▸ WHAT TO PRODUCE
In the entries below, find every line with the string "önemlidir" and copy it.

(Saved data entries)
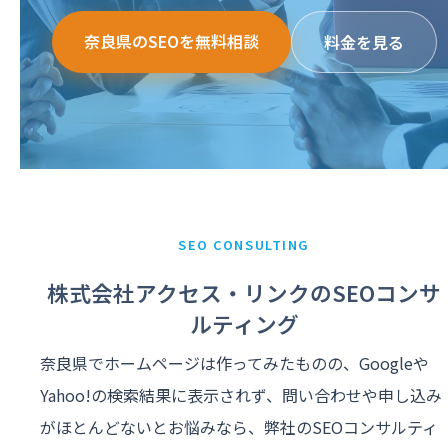
奈良県のSEOを無料相談
料金を見る
SEO CONSULTING
株式会社アクセス・リンクのSEOコンサ
ルティング
奈良県でホームページは作ってみたものの、Googleや
Yahoo!の検索結果に表示されず、問い合わせや申し込み
がほとんどないとお悩みなら、弊社のSEOコンサルティ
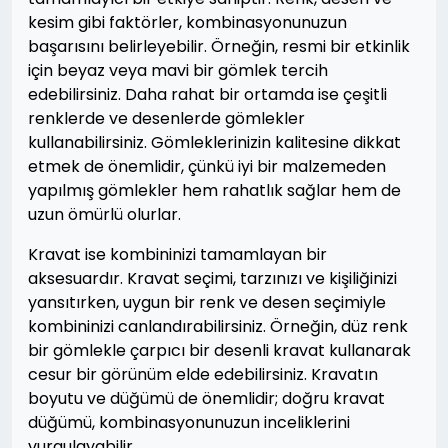
kesim gibi faktörler, kombinasyonunuzun
başarısını belirleyebilir. Örneğin, resmi bir etkinlik
için beyaz veya mavi bir gömlek tercih
edebilirsiniz. Daha rahat bir ortamda ise çeşitli
renklerde ve desenlerde gömlekler
kullanabilirsiniz. Gömleklerinizin kalitesine dikkat
etmek de önemlidir, çünkü iyi bir malzemeden
yapılmış gömlekler hem rahatlık sağlar hem de
uzun ömürlü olurlar.
Kravat ise kombininizi tamamlayan bir
aksesuardır. Kravat seçimi, tarzınızı ve kişiliğinizi
yansıtırken, uygun bir renk ve desen seçimiyle
kombininizi canlandırabilirsiniz. Örneğin, düz renk
bir gömlekle çarpıcı bir desenli kravat kullanarak
cesur bir görünüm elde edebilirsiniz. Kravatın
boyutu ve düğümü de önemlidir; doğru kravat
düğümü, kombinasyonunuzun inceliklerini
vurgulayabilir.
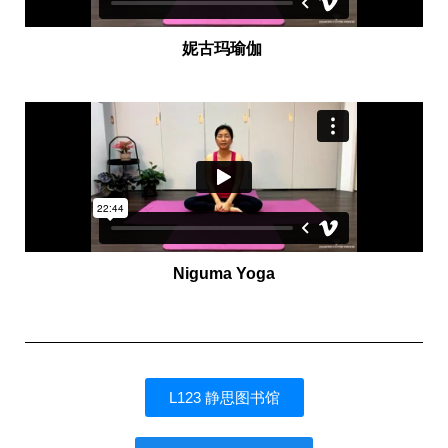
妮古玛瑜伽
Niguma Yoga
L123 静思图书馆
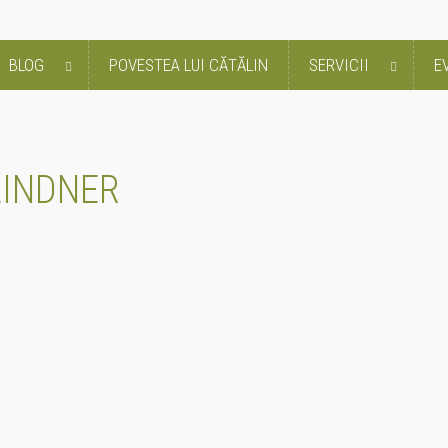
BLOG
POVESTEA LUI CĂTĂLIN
SERVICII
E
LINDNER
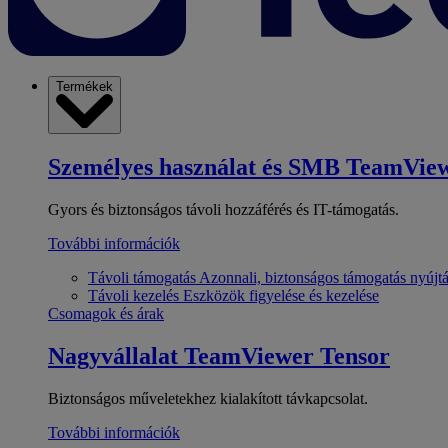
Termékek
Személyes használat és SMB
TeamView
Gyors és biztonságos távoli hozzáférés és IT-támogatás.
További információk
Távoli támogatás
Azonnali, biztonságos támogatás nyújt
Távoli kezelés
Eszközök figyelése és kezelése
Csomagok és árak
Nagyvállalat
TeamViewer Tensor
Biztonságos műveletekhez kialakított távkapcsolat.
További információk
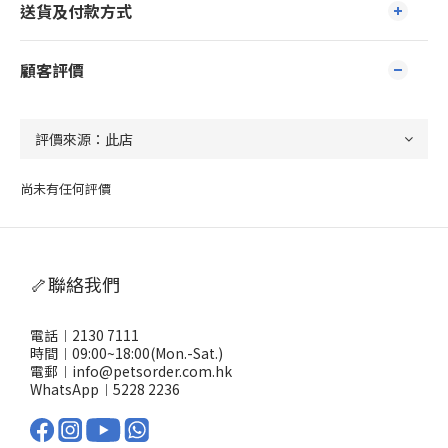
送貨及付款方式
顧客評價
尚未有任何評價
🦴聯絡我們
電話︱2130 7111
時間︱09:00~18:00(Mon.-Sat.)
電郵︱info@petsorder.com.hk
WhatsApp︱
5228 2236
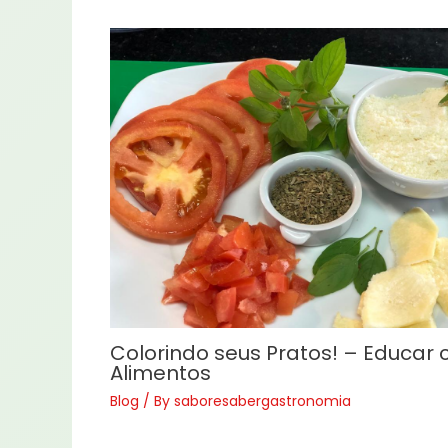
Colorindo seus Pratos! – Educar
Alimentos
Blog
/ By
saboresabergastronomia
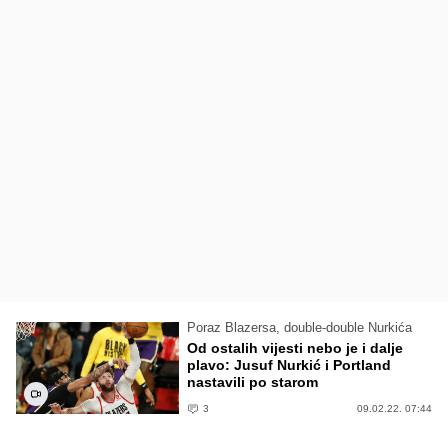
Poraz Blazersa, double-double Nurkića
Od ostalih vijesti nebo je i dalje
plavo: Jusuf Nurkić i Portland
nastavili po starom
3
09.02.22. 07:44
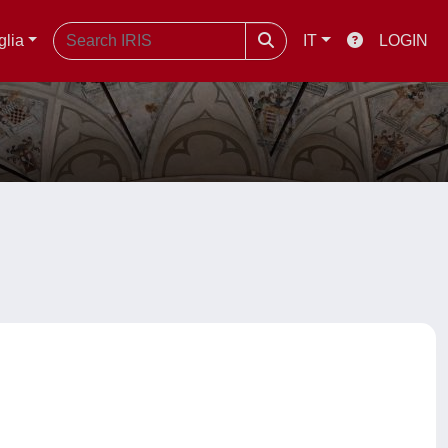
glia
IT
LOGIN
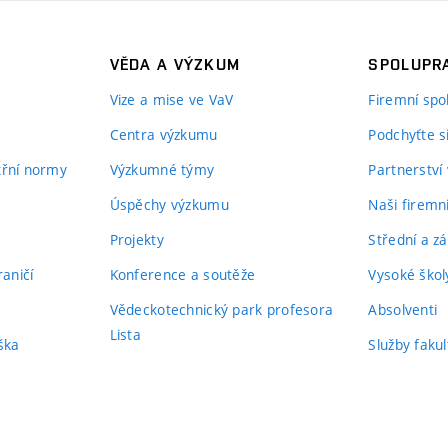
VĚDA A VÝZKUM
SPOLUPRA
Vize a mise ve VaV
Firemní spo
Centra výzkumu
Podchyťte si
itřní normy
Výzkumné týmy
Partnerství
Úspěchy výzkumu
Naši firemn
Projekty
Střední a zá
aničí
Konference a soutěže
Vysoké školy
Vědeckotechnický park profesora
Absolventi
Lista
ška
Služby fakul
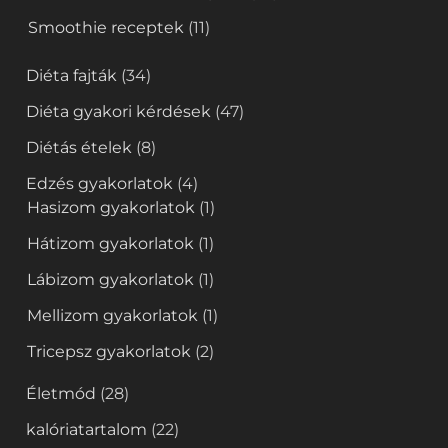
Smoothie receptek
(11)
Diéta fajták
(34)
Diéta gyakori kérdések
(47)
Diétás ételek
(8)
Edzés gyakorlatok
(4)
Hasizom gyakorlatok
(1)
Hátizom gyakorlatok
(1)
Lábizom gyakorlatok
(1)
Mellizom gyakorlatok
(1)
Tricepsz gyakorlatok
(2)
Életmód
(28)
kalóriatartalom
(22)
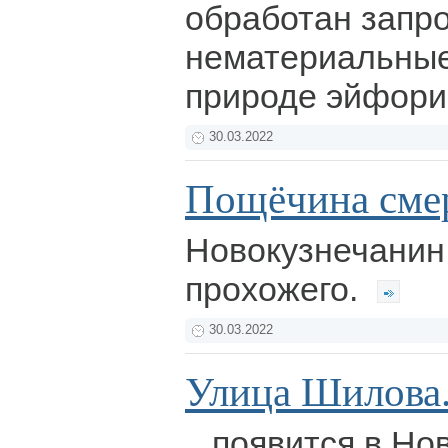
обработан запро
нематериальные
природе эйфори
30.03.2022
Пощёчина сме
Новокузнечанин
прохожего.
30.03.2022
Улица Шилова.
...появится в Но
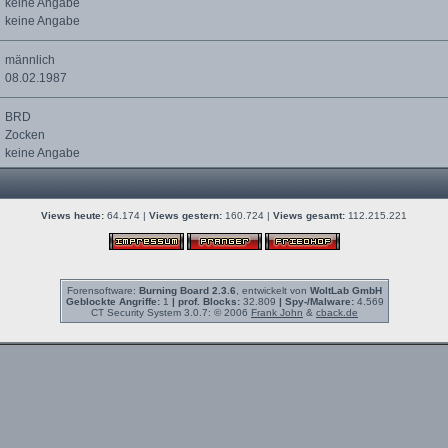
keine Angabe
keine Angabe
männlich
08.02.1987
BRD
Zocken
keine Angabe
Views heute:
64.174 |
Views gestern:
160.724 |
Views gesamt:
112.215.221
Forensoftware:
Burning Board 2.3.6
, entwickelt von
WoltLab GmbH
Geblockte Angriffe:
1
| prof. Blocks:
32.809
| Spy-/Malware:
4.569
CT Security System 3.0.7: © 2006
Frank John
&
cback.de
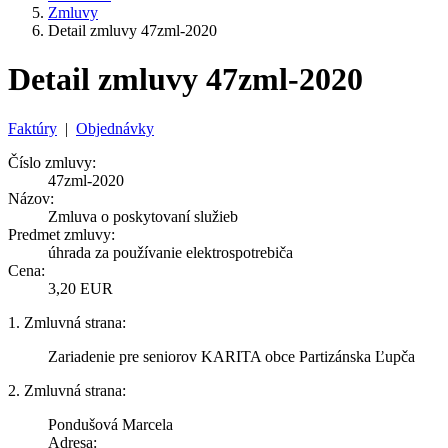
Zmluvy
Detail zmluvy 47zml-2020
Detail zmluvy 47zml-2020
Faktúry
|
Objednávky
Číslo zmluvy:
47zml-2020
Názov:
Zmluva o poskytovaní služieb
Predmet zmluvy:
úhrada za používanie elektrospotrebiča
Cena:
3,20 EUR
1. Zmluvná strana:
Zariadenie pre seniorov KARITA obce Partizánska Ľupča
2. Zmluvná strana:
Pondušová Marcela
Adresa:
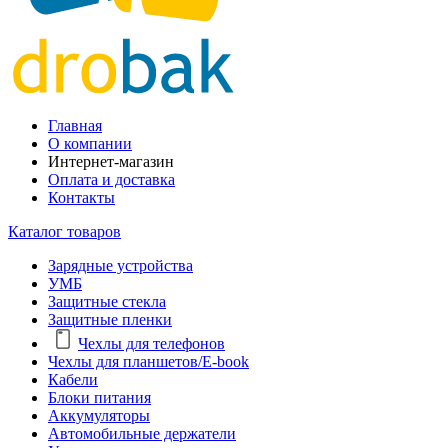
Главная
О компании
Интернет-магазин
Оплата и доставка
Контакты
Каталог товаров
Зарядные устройства
УМБ
Защитные стекла
Защитные пленки
Чехлы для телефонов
Чехлы для планшетов/E-book
Кабели
Блоки питания
Аккумуляторы
Автомобильные держатели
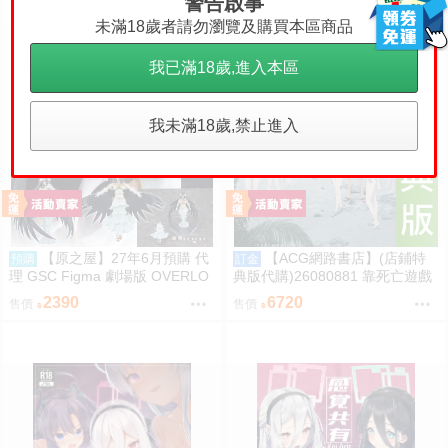
警告啟事
未滿18歲者請勿瀏覽及購買本區商品
我已滿18歲,進入本區
我未滿18歲,禁止進入
【原之屋】27年6月預購 代
【ACG網路書店】(店鋪特
預購
訂金
理 GSC Figma 劇場版 OVERLO
典版代購)26080881 靠死亡遊戲
RD 聖王國篇 雅兒貝德 0918
混飯吃。44:CLOUDY BEACH 藍
2390
6720
售價
售價
光BD 幽鬼抱枕套限定版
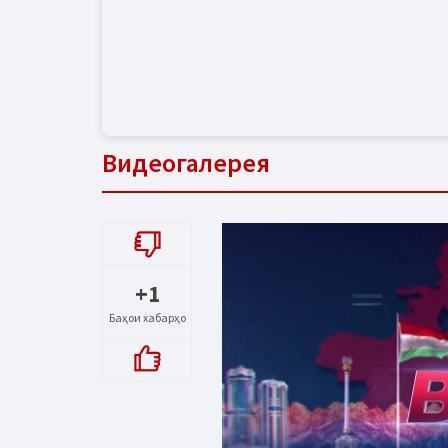
Видеогалерея
+1
Баҳои хабарҳо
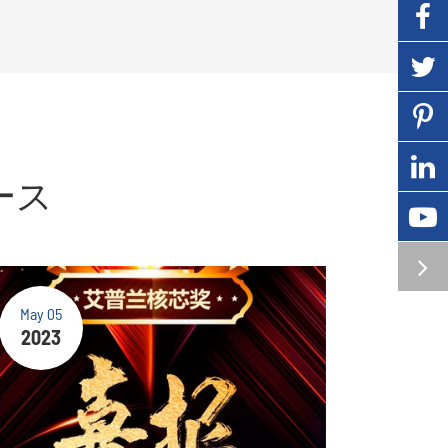
ース
May 05
2023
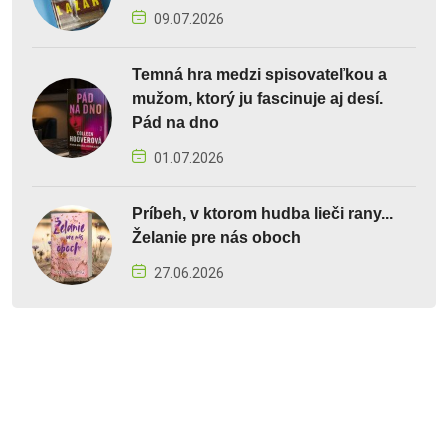
09.07.2026
Temná hra medzi spisovateľkou a
mužom, ktorý ju fascinuje aj desí.
Pád na dno
01.07.2026
Príbeh, v ktorom hudba lieči rany...
Želanie pre nás oboch
27.06.2026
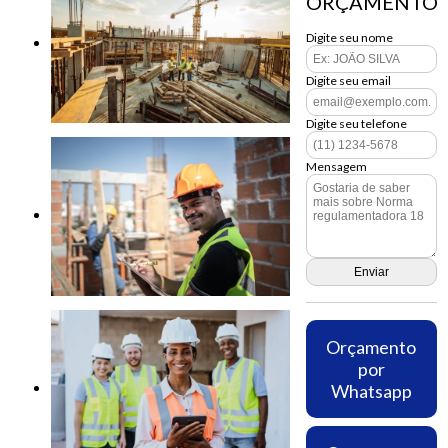
ORÇAMENTO
Digite seu nome
Digite seu email
Digite seu telefone
Mensagem
Orçamento
por
Whatsapp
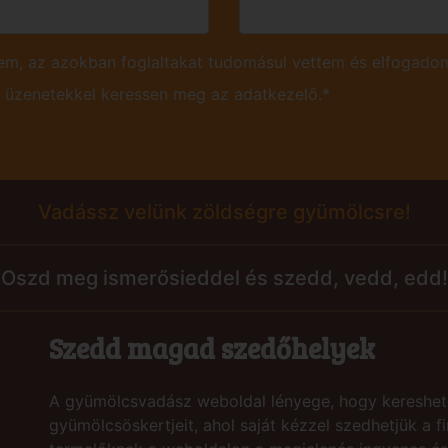
m, az azokban foglaltakat tudomásul vettem és elfogadom
ú üzenetekkel keressen meg az adatkezelő.*
Vadássz velünk zöldségre gyümölcsre!
Oszd meg ismerősieddel és szedd, vedd, edd!
Szedd magad szedőhelyek
A gyümölcsvadász weboldal lényege, hogy kereshet
gyümölcsöskertjeit, ahol saját kézzel szedhetjük a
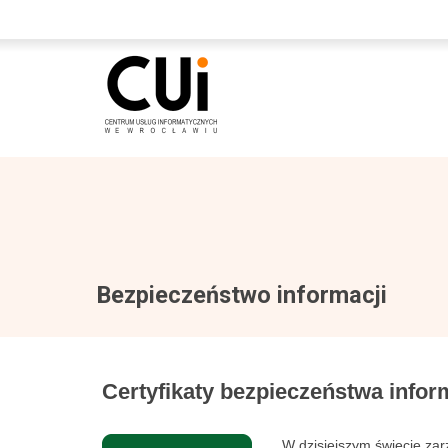
Bezpieczeństwo informacji
Certyfikaty bezpieczeństwa infor
W dzisiejszym świecie za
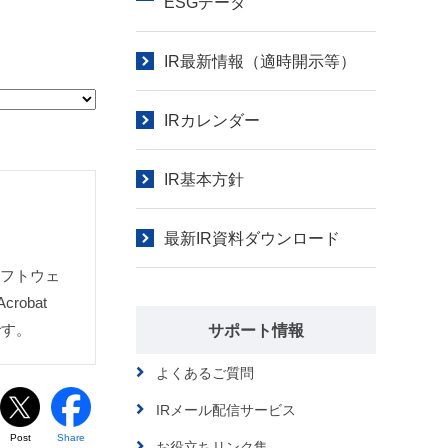
ESGデータ
IR最新情報（適時開示等）
IRカレンダー
IR基本方針
最新IR資料ダウンロード
ソフトウェ
obat
です。
サポート情報
よくあるご質問
IRメール配信サービス
Post
Share
お役立ちリンク集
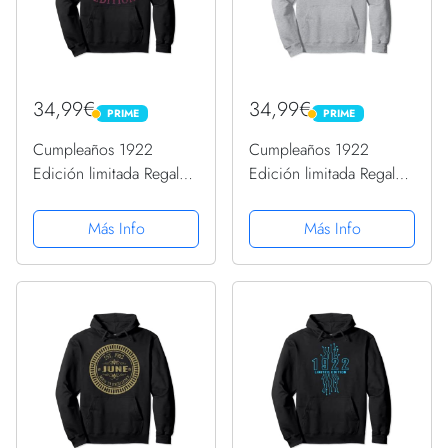
34,99€
34,99€
PRIME
PRIME
PRIME
PRIME
Cumpleaños 1922
Cumpleaños 1922
Edición limitada Regalo
Edición limitada Regalo
Usado Grunge Vintage
Usado Grunge Vintage
Sudadera con Capucha
Sudadera con Capucha
Más Info
Más Info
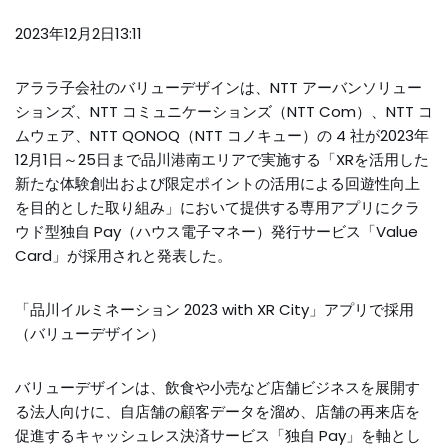
2023年12月2日13:11
アララ子会社のバリューデザインは、NTT アーバンソリュー
ションズ、NTT コミュニケーションズ（NTT Com）、NTT コ
ムウェア、NTT QONOQ（NTT コノキュー）の 4 社が2023年
12月1日～25日まで品川港南エリアで実施する「XRを活用した
新たな体験創出および限定ポイントの活用による回遊性向上
を目的とした取り組み」において提供する専用アプリにクラ
ウド型独自 Pay（ハウス電子マネー）発行サービス「Value
Card」が採用されと発表した。
「品川イルミネーション 2023 with XR City」アプリで採用
（バリューデザイン）
バリューデザインは、飲食や小売など店舗ビジネスを展開す
る法人向けに、自店舗の顧客データを溜め、店舗の再来店を
促進するキャッシュレス決済サービス「独自 Pay」を軸とし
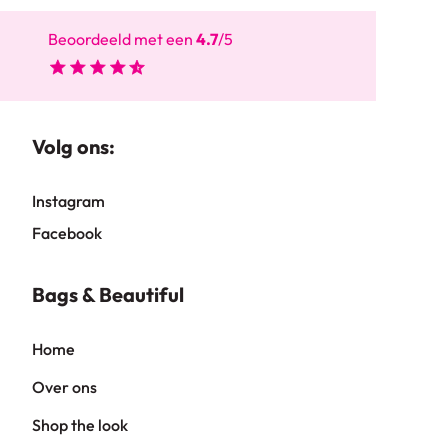
Beoordeeld met een
4.7
/5
Volg ons:
Instagram
Facebook
Bags & Beautiful
Home
Over ons
Shop the look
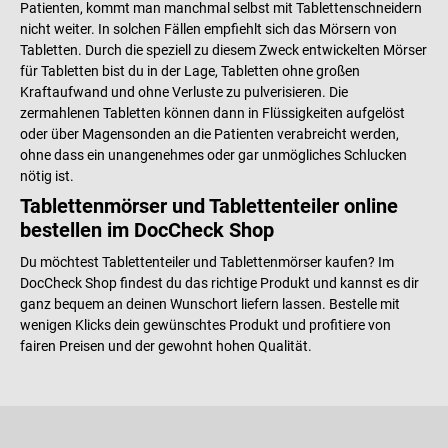
Patienten, kommt man manchmal selbst mit Tablettenschneidern
nicht weiter. In solchen Fällen empfiehlt sich das Mörsern von
Tabletten. Durch die speziell zu diesem Zweck entwickelten Mörser
für Tabletten bist du in der Lage, Tabletten ohne großen
Kraftaufwand und ohne Verluste zu pulverisieren. Die
zermahlenen Tabletten können dann in Flüssigkeiten aufgelöst
oder über Magensonden an die Patienten verabreicht werden,
ohne dass ein unangenehmes oder gar unmögliches Schlucken
nötig ist.
Tablettenmörser und Tablettenteiler online
bestellen im DocCheck Shop
Du möchtest Tablettenteiler und Tablettenmörser kaufen? Im
DocCheck Shop findest du das richtige Produkt und kannst es dir
ganz bequem an deinen Wunschort liefern lassen. Bestelle mit
wenigen Klicks dein gewünschtes Produkt und profitiere von
fairen Preisen und der gewohnt hohen Qualität.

▸ EXPECTED OUTPUT
etmek de önemlidir, çünkü iyi bir malzemeden
boyutu ve düğümü de önemlidir; doğru kravat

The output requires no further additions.